**PROBLEM REQUIREMENTS**
The answer is one number. Say how many lines in the entries below include the word "enter".

Stored records
——————————
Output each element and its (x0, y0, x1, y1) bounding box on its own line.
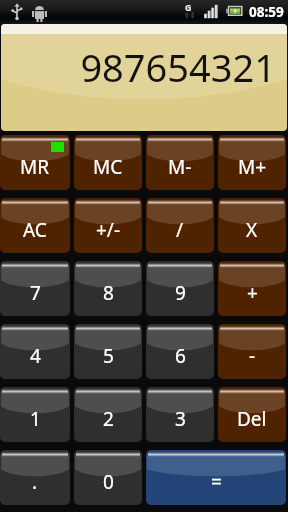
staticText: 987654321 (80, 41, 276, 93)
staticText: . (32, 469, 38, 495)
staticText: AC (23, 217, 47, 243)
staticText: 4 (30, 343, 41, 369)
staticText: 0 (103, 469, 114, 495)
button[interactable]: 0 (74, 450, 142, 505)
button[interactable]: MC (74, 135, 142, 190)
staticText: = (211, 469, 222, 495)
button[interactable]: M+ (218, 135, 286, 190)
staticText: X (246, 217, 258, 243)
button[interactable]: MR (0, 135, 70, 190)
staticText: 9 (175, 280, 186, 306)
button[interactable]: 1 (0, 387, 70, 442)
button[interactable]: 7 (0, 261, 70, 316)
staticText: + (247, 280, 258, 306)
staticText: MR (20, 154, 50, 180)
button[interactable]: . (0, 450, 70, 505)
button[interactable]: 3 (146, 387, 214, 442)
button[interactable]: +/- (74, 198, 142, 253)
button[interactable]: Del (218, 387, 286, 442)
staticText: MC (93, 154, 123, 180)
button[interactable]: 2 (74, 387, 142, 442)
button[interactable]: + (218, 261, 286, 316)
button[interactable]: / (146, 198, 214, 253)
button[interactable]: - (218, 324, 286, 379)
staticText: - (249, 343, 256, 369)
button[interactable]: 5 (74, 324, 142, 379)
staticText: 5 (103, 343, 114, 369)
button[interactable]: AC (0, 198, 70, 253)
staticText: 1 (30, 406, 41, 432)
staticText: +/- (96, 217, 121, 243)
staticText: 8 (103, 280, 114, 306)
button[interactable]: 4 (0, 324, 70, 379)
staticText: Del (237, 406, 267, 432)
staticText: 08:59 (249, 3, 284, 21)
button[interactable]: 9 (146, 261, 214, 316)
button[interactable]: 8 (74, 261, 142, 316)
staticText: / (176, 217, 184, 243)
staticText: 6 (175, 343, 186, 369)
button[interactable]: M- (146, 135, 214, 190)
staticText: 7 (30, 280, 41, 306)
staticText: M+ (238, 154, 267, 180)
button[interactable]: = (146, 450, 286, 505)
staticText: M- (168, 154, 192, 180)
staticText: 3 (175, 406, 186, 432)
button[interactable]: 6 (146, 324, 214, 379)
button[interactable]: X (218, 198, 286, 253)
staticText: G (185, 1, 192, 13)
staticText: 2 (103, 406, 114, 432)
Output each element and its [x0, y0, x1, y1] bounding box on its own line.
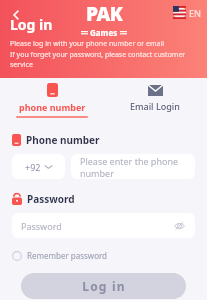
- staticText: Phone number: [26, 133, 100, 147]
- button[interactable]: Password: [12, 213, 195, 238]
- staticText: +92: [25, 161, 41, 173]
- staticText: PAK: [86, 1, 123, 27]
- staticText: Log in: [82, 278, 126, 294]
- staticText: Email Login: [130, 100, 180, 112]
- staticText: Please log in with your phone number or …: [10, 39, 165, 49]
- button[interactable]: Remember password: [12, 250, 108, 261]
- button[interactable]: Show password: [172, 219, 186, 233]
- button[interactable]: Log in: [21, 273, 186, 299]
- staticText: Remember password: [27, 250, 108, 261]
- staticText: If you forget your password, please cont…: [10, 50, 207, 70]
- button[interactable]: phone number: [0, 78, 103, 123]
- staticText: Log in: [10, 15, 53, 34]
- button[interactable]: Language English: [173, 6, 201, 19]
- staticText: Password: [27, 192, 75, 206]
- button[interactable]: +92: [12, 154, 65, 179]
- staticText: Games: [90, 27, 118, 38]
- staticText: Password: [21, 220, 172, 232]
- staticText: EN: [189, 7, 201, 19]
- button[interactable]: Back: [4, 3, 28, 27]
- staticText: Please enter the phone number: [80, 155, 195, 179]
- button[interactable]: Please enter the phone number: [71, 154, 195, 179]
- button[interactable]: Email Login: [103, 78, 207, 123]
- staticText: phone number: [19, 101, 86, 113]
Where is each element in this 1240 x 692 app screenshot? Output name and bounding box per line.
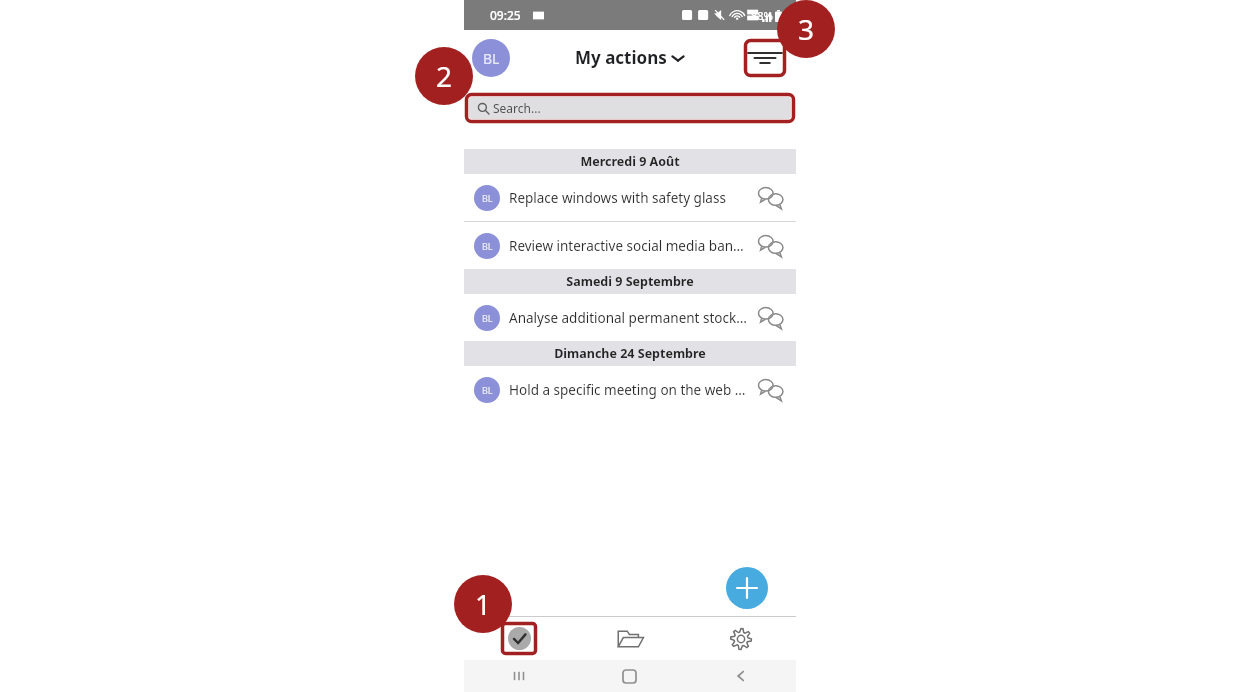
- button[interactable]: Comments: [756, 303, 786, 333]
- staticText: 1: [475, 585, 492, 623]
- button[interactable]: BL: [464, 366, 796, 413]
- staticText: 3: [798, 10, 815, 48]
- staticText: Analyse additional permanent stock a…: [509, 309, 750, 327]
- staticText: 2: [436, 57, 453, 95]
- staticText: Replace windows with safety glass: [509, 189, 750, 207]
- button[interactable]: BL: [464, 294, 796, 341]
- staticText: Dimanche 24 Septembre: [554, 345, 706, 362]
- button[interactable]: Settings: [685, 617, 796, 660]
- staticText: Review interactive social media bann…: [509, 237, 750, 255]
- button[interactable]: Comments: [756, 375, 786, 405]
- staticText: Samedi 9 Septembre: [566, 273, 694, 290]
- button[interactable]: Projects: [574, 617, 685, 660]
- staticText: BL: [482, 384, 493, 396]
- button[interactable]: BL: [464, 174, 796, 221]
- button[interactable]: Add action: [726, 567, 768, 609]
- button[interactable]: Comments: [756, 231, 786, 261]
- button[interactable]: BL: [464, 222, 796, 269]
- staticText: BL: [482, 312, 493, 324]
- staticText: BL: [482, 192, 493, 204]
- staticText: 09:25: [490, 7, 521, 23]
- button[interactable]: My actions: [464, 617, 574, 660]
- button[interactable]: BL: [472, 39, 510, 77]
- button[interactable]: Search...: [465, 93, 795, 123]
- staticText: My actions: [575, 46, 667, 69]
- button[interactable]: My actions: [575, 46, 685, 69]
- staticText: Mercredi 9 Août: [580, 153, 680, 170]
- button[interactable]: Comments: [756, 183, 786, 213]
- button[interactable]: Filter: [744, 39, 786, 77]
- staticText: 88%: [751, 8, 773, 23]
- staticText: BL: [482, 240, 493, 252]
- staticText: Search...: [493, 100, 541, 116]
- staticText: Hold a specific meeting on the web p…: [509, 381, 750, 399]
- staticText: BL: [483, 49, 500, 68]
——————————
**ANSWER FOR THE TASK**
2